Occasionally, dating sites send me an email and tell me that one of the best matches out there for me is - my ex-husband.
While that's clearly not 100% accurate - it does lend a certain amount of validity to the online dating process. After all, even though we got divorced, we are still really good friends. Not only that - we were together for fourteen years.
It makes sense that "on paper" we'd be a good match. Ages, education levels, interests, political/social views, personality types are all taken into account in those match suggestions. Obviously, the "spark" or connection can't be predicted, but you have to start by meeting someone. The criteria dating sites use to suggest who you should meet is as good a place to start as any.

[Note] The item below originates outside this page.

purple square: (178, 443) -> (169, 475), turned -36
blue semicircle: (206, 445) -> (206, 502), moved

Most of what's used is public information - what you share in your profile. Your interests, what you're looking for in a relationship, whether you have kids, whether you want kids, if you're single or divorced, how long your longest relationship lasted, education, work and interests, etc.
But doesn't it make sense that dating sites could also use some of the private information to match - or not match?

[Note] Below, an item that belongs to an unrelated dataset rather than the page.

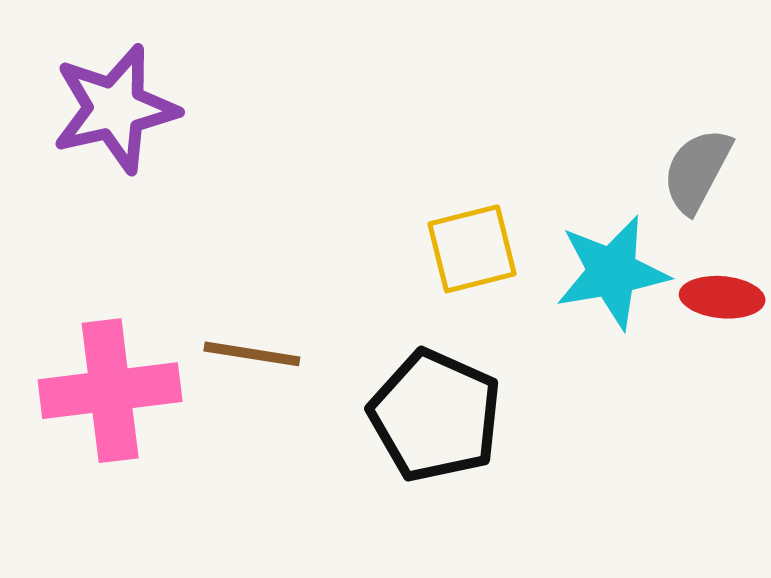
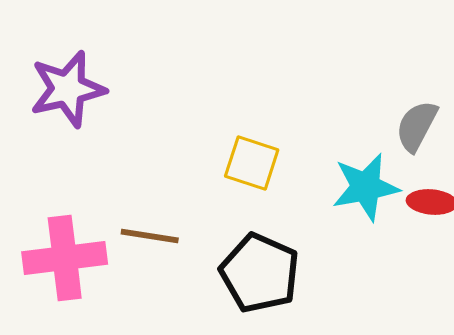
yellow square: (472, 249) -> (252, 163), moved, turned 32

My ex and I share a last name, because I never went back to my maiden name after the divorce was final. So...the site thinks that two people with the same last name would be a good match? I suppose it can't totally be disqualified - there are very common names out there that two people could share, and not be related.
You might wonder, what could be more awkward than being matched to your ex-husband?
Being matched to your brother - which happened to my friend recently. She and her single brother live near each other, are close in age, and have a lot of the same interests. Match thinks they're like 90% likely to be an excellent couple.